#### WHAT IS NEEDED
An exact reproduction of the records is required. Images must be left out.

#### INPUT MATERIAL
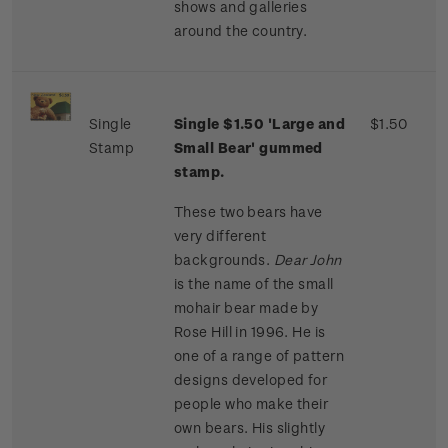
shows and galleries
around the country.
Single
Single $1.50 'Large and
$1.50
Stamp
Small Bear' gummed
stamp.
These two bears have
very different
backgrounds.
Dear John
is the name of the small
mohair bear made by
Rose Hill in 1996. He is
one of a range of pattern
designs developed for
people who make their
own bears. His slightly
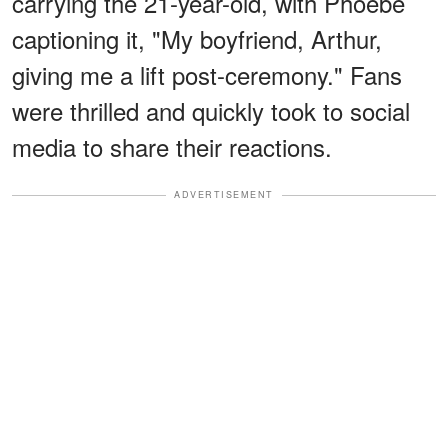
carrying the 21-year-old, with Phoebe
captioning it, "My boyfriend, Arthur,
giving me a lift post-ceremony." Fans
were thrilled and quickly took to social
media to share their reactions.
ADVERTISEMENT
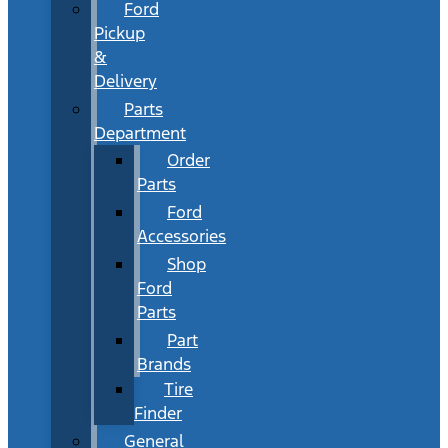
Ford
Pickup
&
Delivery
Parts
Department
Order
Parts
Ford
Accessories
Shop
Ford
Parts
Part
Brands
Tire
Finder
General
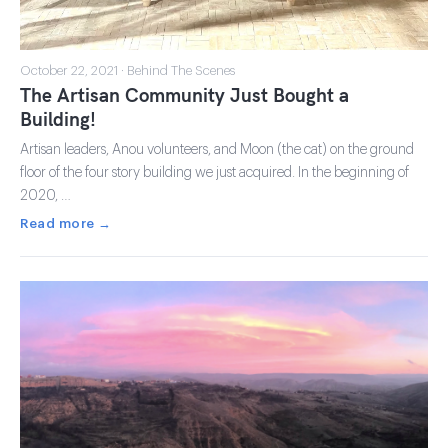
October 22, 2021 · Behind The Scenes
The Artisan Community Just Bought a
Building!
Artisan leaders, Anou volunteers, and Moon (the cat) on the ground
floor of the four story building we just acquired. In the beginning of
2020, …
Read more →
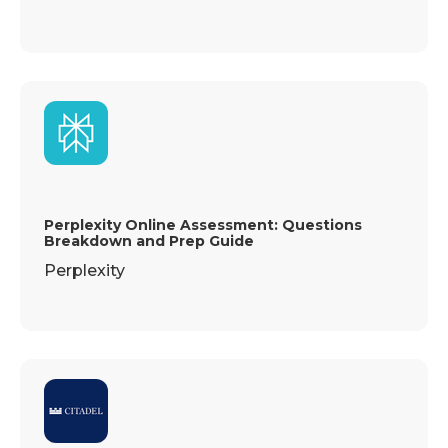
Perplexity Online Assessment: Questions
Breakdown and Prep Guide
Perplexity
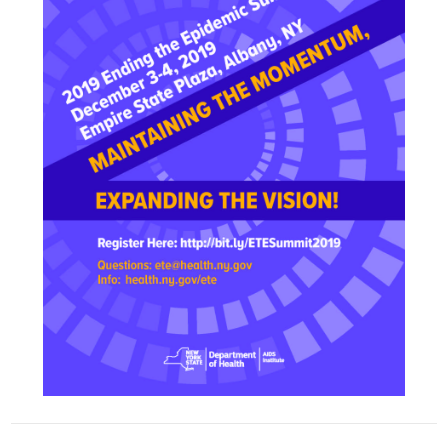
mmit!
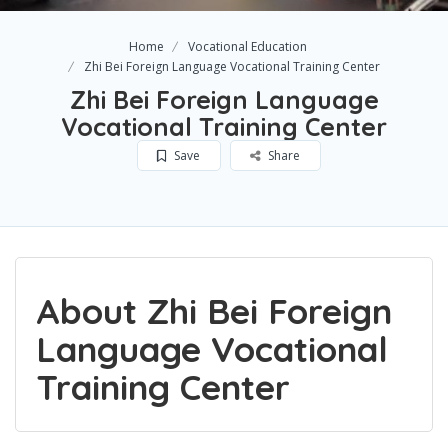
Home
Vocational Education
Zhi Bei Foreign Language Vocational Training Center​
Zhi Bei Foreign Language
Vocational Training Center​
Save
Share
About Zhi Bei Foreign
Language Vocational
Training Center​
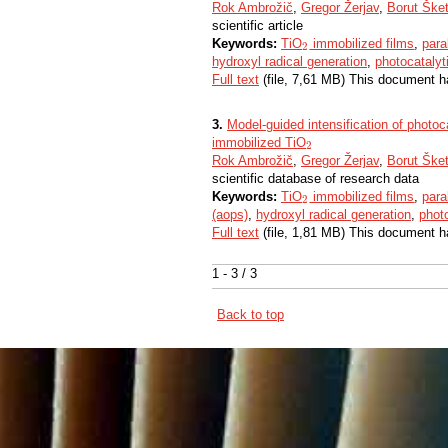
Rok Ambrožič
,
Gregor Žerjav
,
Borut Ške
scientific article
Keywords:
TiO
immobilized films
,
para
2
2
hydroxyl radical generation
,
photocatalyt
Full text
(file, 7,61 MB) This document h
3.
Model-guided intensification of photocat
immobilized TiO
2
2
Rok Ambrožič
,
Gregor Žerjav
,
Borut Ške
scientific database of research data
Keywords:
TiO
immobilized films
,
para
2
2
(aops)
,
hydroxyl radical generation
,
photo
Full text
(file, 1,81 MB) This document h
1 - 3 / 3
Back to top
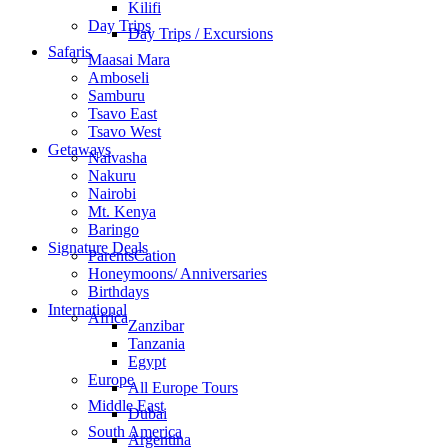
Kilifi
Day Trips
Day Trips / Excursions
Safaris
Maasai Mara
Amboseli
Samburu
Tsavo East
Tsavo West
Getaways
Naivasha
Nakuru
Nairobi
Mt. Kenya
Baringo
Signature Deals
ParentsCation
Honeymoons/ Anniversaries
Birthdays
International
Africa
Zanzibar
Tanzania
Egypt
Europe
All Europe Tours
Middle East
Dubai
South America
Argentina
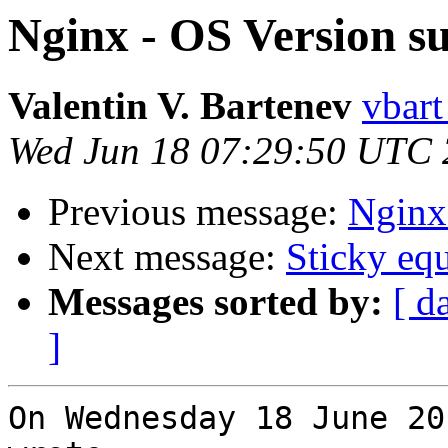
Nginx - OS Version s
Valentin V. Bartenev
vbart
Wed Jun 18 07:29:50 UTC
Previous message:
Nginx
Next message:
Sticky equ
Messages sorted by:
[ d
]
On Wednesday 18 June 20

#### RESPONSE TO THE EXERCISE
shows and galleries
around the country.
Single
Single $1.50 'Large and
$1.50
Stamp
Small Bear' gummed
stamp.
These two bears have
very different
backgrounds.
Dear John
is the name of the small
mohair bear made by
Rose Hill in 1996. He is
one of a range of pattern
designs developed for
people who make their
own bears. His slightly
carrying the 21-year-old, with Phoebe
captioning it, "My boyfriend, Arthur,
giving me a lift post-ceremony." Fans
were thrilled and quickly took to social
media to share their reactions.
ADVERTISEMENT
Ford
Pickup
&
Delivery
Parts
Department
Order
Parts
Ford
Accessories
Shop
Ford
Parts
Part
Brands
Tire
Finder
General
October 22, 2021 · Behind The Scenes
The Artisan Community Just Bought a
Building!
Artisan leaders, Anou volunteers, and Moon (the cat) on the ground
floor of the four story building we just acquired. In the beginning of
2020, …
Read more →
Perplexity Online Assessment: Questions
Breakdown and Prep Guide
Perplexity
mmit!
Home
Vocational Education
Zhi Bei Foreign Language Vocational Training Center​
Zhi Bei Foreign Language
Vocational Training Center​
Save
Share
About Zhi Bei Foreign
Language Vocational
Training Center​
Rok Ambrožič
,
Gregor Žerjav
,
Borut Ške
scientific article
Keywords:
TiO
immobilized films
,
para
2
2
hydroxyl radical generation
,
photocatalyt
Full text
(file, 7,61 MB) This document h
3.
Model-guided intensification of photocat
immobilized TiO
2
2
Rok Ambrožič
,
Gregor Žerjav
,
Borut Ške
scientific database of research data
Keywords:
TiO
immobilized films
,
para
2
2
(aops)
,
hydroxyl radical generation
,
photo
Full text
(file, 1,81 MB) This document h
1 - 3 / 3
Back to top
Kilifi
Day Trips
Day Trips / Excursions
Safaris
Maasai Mara
Amboseli
Samburu
Tsavo East
Tsavo West
Getaways
Naivasha
Nakuru
Nairobi
Mt. Kenya
Baringo
Signature Deals
ParentsCation
Honeymoons/ Anniversaries
Birthdays
International
Africa
Zanzibar
Tanzania
Egypt
Europe
All Europe Tours
Middle East
Dubai
South America
Argentina
Nginx - OS Version s
Valentin V. Bartenev
vbart
Wed Jun 18 07:29:50 UTC
Previous message:
Nginx
Next message:
Sticky equ
Messages sorted by:
[ d
]
On Wednesday 18 June 20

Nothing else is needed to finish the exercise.